The committee played a montage of right-wing influencers such as Alex Jones and Tim Pool seizing on Trump’s tweet summoning people to Washington for Jan. 6.

“One of the most historic events in American history has just taken place,” Jones said in the first clip. “He is now calling on we, the people, to take action to show our numbers.”

“We’re going to only be saved by millions of Americans moving to Washington, occupying the entire area, if necessary, storming right into the Capitol,” commentator Matt Bracken said. “If you have enough people, you can push down any kind of a fence or a wall.”

“This could be Trump’s last stand,” Pool said in another clip. “Trump supporters need to say this is it, it’s now or never.”

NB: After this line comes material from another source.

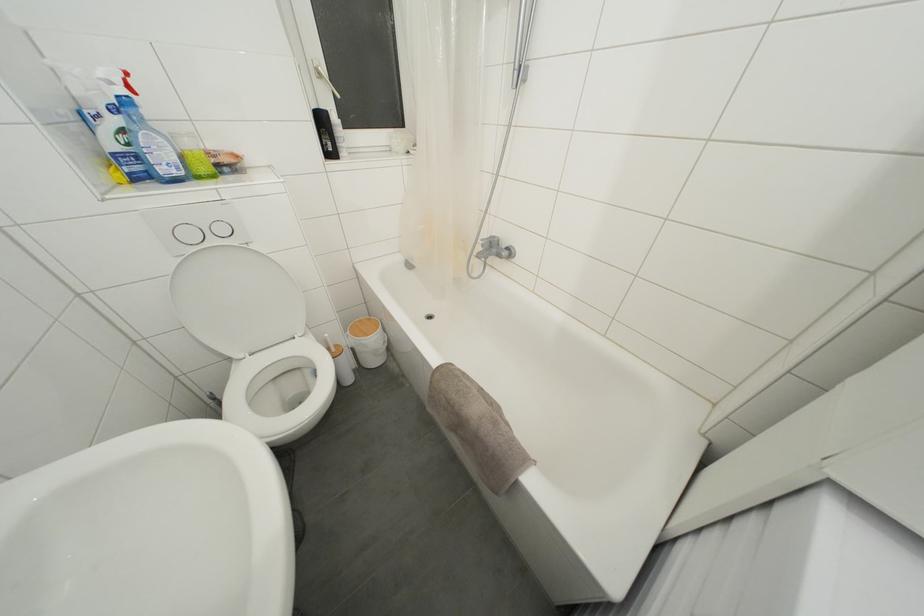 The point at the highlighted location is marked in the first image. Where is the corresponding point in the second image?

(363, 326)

While the Jan. 6 committee has provided shocking information from inside and around the Trump White House, it has not revealed as much about the armed groups that supported him.

Testimony on Tuesday about the role of the Oath Keepers and Proud Boys in the Capitol attack largely echoed public court filings describing how the two groups coordinated in advance and worked with Trump associate Roger Stone on the day of the riot. Messages indicating Florida Oath Keeper Kelly Meggs led those efforts were produced in court months ago.

Raskin noted that he was relying on a recent filing from prosecutors for the allegation that the Oath Keepers brought not just guns but explosives to the U.S. Capitol that day. While several members of both groups have pleaded guilty to conspiracy charges, Meggs and other leaders are planning to go to trial and have refused to cooperate with investigators.

The Washington Post’s Emma Brown, Hannah Allam, Tom Jackman and Rachel Weiner contributed to this report.